Ich setzte mich auf den nächstbesten Hocker. Auf dem niedrigen Tisch vor uns weideten einige weißwollige Lämmer in lichtem, leuchtend grünem Gras. Die Hirten hatten sie vorübergehend ihrem Schicksal überlassen, um Maria und dem Jesuskind in der Krippe ihre Aufwartung zu machen. Von der rechten Seite näherten sich zwei Weise in bunten, orientalischen Gewändern. Der Dritte im Bunde, der ziemlich ausgebleicht und altersschwach wirkte, baumelte zwischen Lottas Zeigefinger und Daumen. Sie besah ihn sich gründlich und bemerkte dann kritisch und liebevoll zugleich:

»Armer Melchior! Lange wird er es nicht mehr machen. Sein Kopf fällt bald ab. Und ohne Kopf kann man kaum leben, nicht?«

Achtsam stellte sie ihn zurück und blickte mich dann aus ihren grauen Augen an.

»Heiligabend!«, sagte sie nachdenklich. »So ein dummes Wort! Heiliger Vormittag würde viel besser passen. Mir fällt nämlich kein anderer Tag ein, der so sehr Vormittag ist, wenn du verstehst, was ich meine. Immer, wenn man auf die Uhr schaut, ist es zwölf, und es dauert noch eine Ewigkeit bis zum Abend

Dem konnte ich nicht widersprechen. Västlinge schlummerte in so tiefer Stille und weihnachtlichem Frieden, dass man tatsächlich meinen konnte, die Zeit stünde still.

Lotta rückte ein Stückchen näher und verschränkte die Arme vor dem Latz ihres Trägerkleids.

»Erzähl mir was, Puck«, bettelte sie. »Von einem spannenden Buch oder davon, wie du Eje kennengelernt hast … Nein, jetzt weiß ich! Erzähl mir vom Fliegen. Wenn ich groß bin, werde ich nämlich Stewardess. Mama hat gesagt, ich darf das nicht, aber jetzt, wo sie sich keine Sorgen mehr um mich machen muss, da werde ich es doch. Und dann fliege ich bis nach Damaskus und Hollywood und Jerusalem und Samarkand und komme mindestens fünfzehn Jahre nicht nach Västlinge zurück.«

»Und was wird aus deinem Vater? Soll er denn ganz allein hierbleiben?«

Sie verzog ihr Gesicht zu einer putzigen und schwer zu deutenden Grimasse.

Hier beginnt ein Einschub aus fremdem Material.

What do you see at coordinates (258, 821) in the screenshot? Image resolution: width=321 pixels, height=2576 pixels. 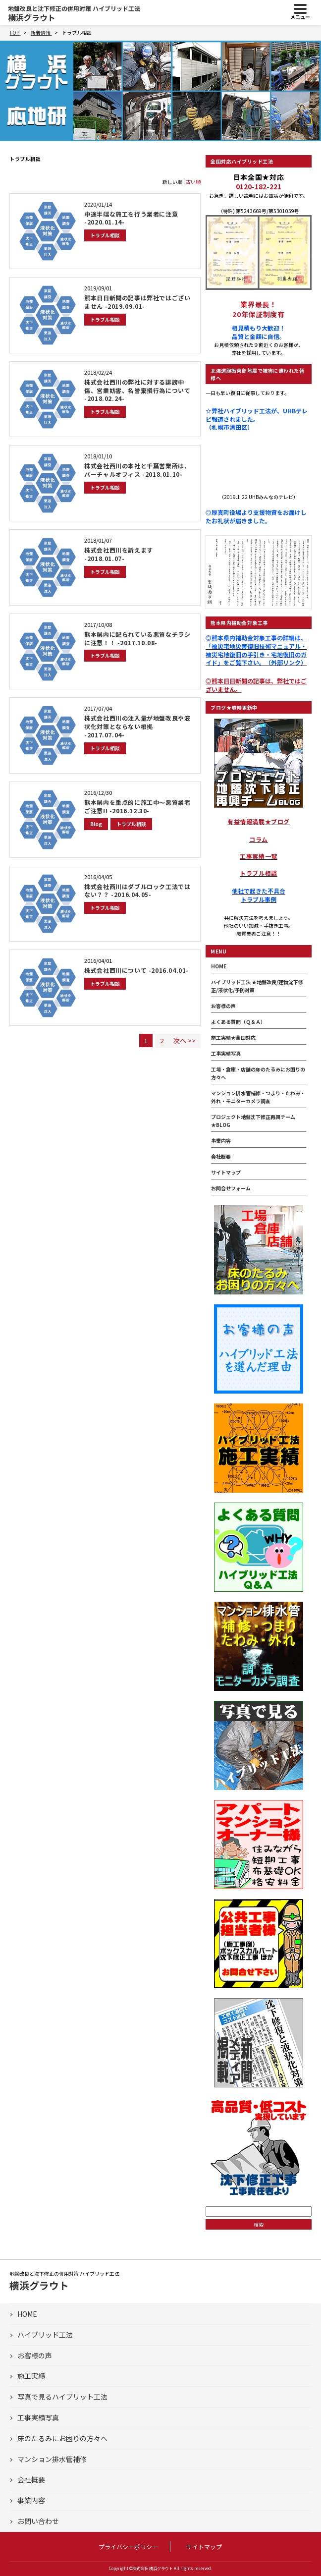 I see `有益情報満載★ブログ` at bounding box center [258, 821].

»Ach, der kommt schon zurecht. Es gibt auch genug, die sich sooo gerne um ihn kümmern würden.«

Also sog ich mir die packende Schilderung einer an und für sich recht unspektakulären Flugreise aus den Fingern und studierte dabei meine elfjährige Cousine und Zuhörerin. Schon zu Gudruns Lebzeiten war mir Lotta ein bisschen eigen und auf dem großen Pfarrhof schrecklich einsam vorgekommen; seit der Beerdigung waren zwei Jahre verstrichen, und Lottas Frühreife und Einsamkeit schienen sich noch verstärkt zu haben. Wie ein kleiner, großäugiger, wenn auch sehr schmaler Buddha saß sie zu meinen Füßen, weckte meine Neugier und meinen Mutterinstinkt. Gleichzeitig überfiel mich das sonderbare Gefühl, sie sei die Ältere und Erfahrenere von uns beiden.

Ziemlich abrupt beendete ich meine Flugreportage und wechselte das Thema, um das grüblerische Mädchen besser kennenzulernen.

»Wie vertreibst du dir eigentlich die Zeit, wenn du nicht zur Schule musst? Wohnen ein paar deiner Schulfreunde in der Nachbarschaft?«

»Nein«, sagte sie gleichgültig. »Um die Kirche herum gibt es ja nur drei Höfe … außer dem Pfarrhof, meine ich. Aber weder Küster Lundgren noch die Sandells haben Kinder. Und Susann Motander ist uralt, mindestens schon zwanzig. Und sterbenslangweilig ist sie auch … Da spiele ich lieber allein. Oder lese. Papas Bücher sind allerdings zu nichts zu gebrauchen. Die handeln nur von Predigten, Bischöfen, Missionaren und so Zeug.«

Plötzlich kam Leben in ihr schmales Gesicht, und sie platzte heraus: »Dafür darf ich mir jedes Buch aus Barbaras Bücherregal leihen. Sie hat die wunderbarsten Bücher, sag ich dir. Vom Winde verweht und Rebecca und Der Scheich … Hast du Der Scheich gelesen?«

So unangenehm es mir auch war, ich hatte das Buch in der Tat gelesen. Doch im Augenblick war ich mehr an jener Frau interessiert, die ihre Liebesromane so freigebig an eine minderjährige Pfarrerstochter verlieh. Und Lotta ließ sich nicht zweimal bitten, mir von Barbara Sandell zu erzählen.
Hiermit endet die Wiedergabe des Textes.